Vicdanı yitirme ise, otantik insan tipolojisinin giderek kaybolması ve ahlaki insanın varlığının sonuna gelindiğinin ilanı anlamını taşır. Bu vicdan ve ahlak arasındaki irtibatın gücü, insanın ahlaki zemini muhafaza etmesinin de teminatı gibi durmaktadır.
Din, felsefe ve psikoloji alanındaki literatürde vicdan, kişide iyiyi kötüden ayrıt etmeye yarayan içsel bir parametre, kişiden kişiye değişen ve geliştirilebilir soyut bir kavram olarak değerlendirilmektedir. Tanımın son bölümü kişiden kişiye değişmesi vicdan meselesini göreli olmaya iten en önemli etmenlerden biridir. Bu tanım başlangıcı açısından doğru, ama sonucu bakımından yanlışa kapı aralar bir durumu ihtiva ediyor.
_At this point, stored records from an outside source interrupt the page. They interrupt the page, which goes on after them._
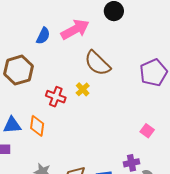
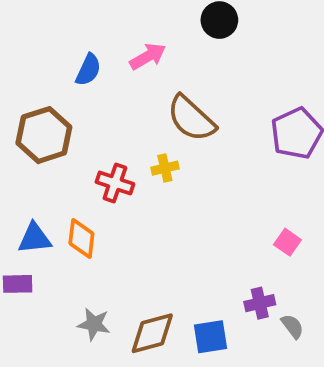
pink arrow: (75, 29) -> (148, 56), size x0.7
yellow cross: (83, 89) -> (165, 168), turned 32

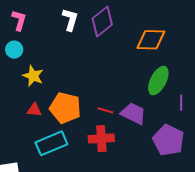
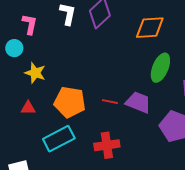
pink L-shape: (19, 20) -> (30, 24), moved
red triangle: (34, 110) -> (28, 108), moved
red cross: (101, 139) -> (107, 145), moved

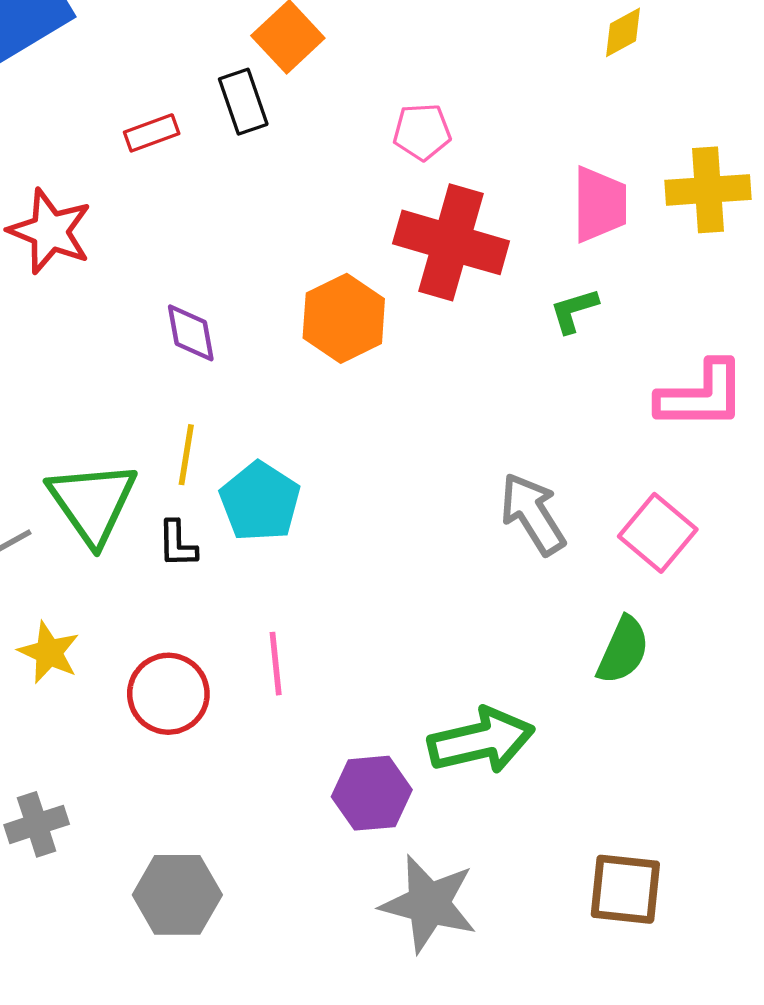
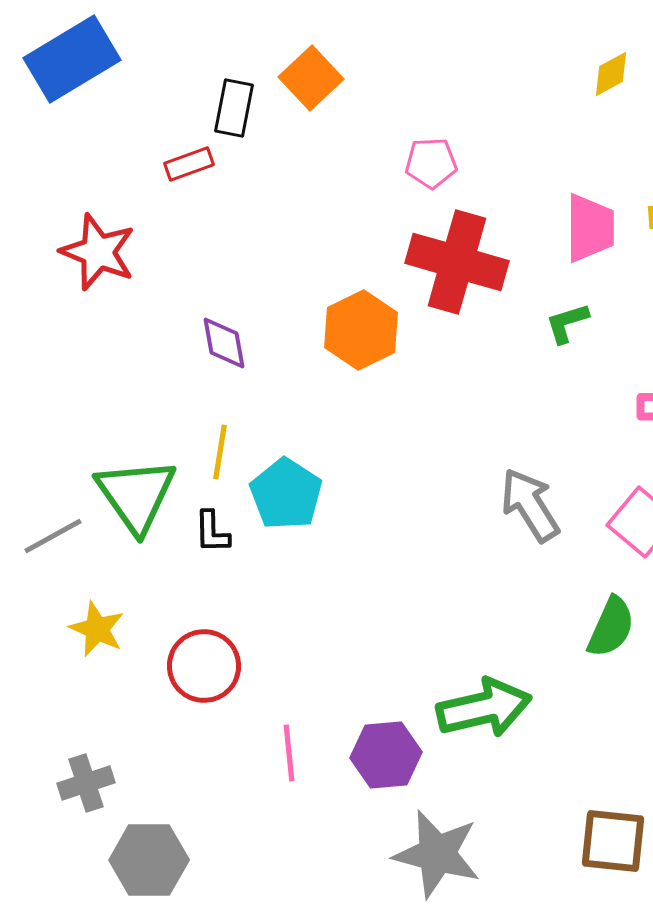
black rectangle: (243, 102) -> (234, 108), moved, turned 30
pink line: (276, 664) -> (289, 753), moved
gray hexagon: (177, 895) -> (149, 860), moved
Vicdanı insanlığın ortak mirası ve ortak ahlaki tutumu olarak betimlemek daha doğru ve otantik ile bağıntısı açısından daha mantıklı duruyor.
İslami bir terim olarak vicdan ise, insanın içinde bulunan ahlaki otorite, ahlaki değerler ve eylemler hakkında hüküm verme ve yargılama yeteneğini ifade eder. Yine aynı kökten vacid (Zengin) hadislerde esmaül Hüsna arasında zikredilir. (Tirmizi, ‘Da’avat’, 82: İbn Mace, ‘Dua’, 10
Vicdan, vicdan ile kulluk arasındaki ilişki kadar, ilahi emirlerin ve nehiylerin inşa ettiği ahlaki yetinin varlığını da ifade eden temel bir kavramsallaştırma olduğu tartışılmaz bir olgudur. İşte vicdan, kulluğun terk edildiği her zeminde kulluğun, kültürel olarak devre dışı kaldığı her alanda yitime uğrayarak kayıplara karışır.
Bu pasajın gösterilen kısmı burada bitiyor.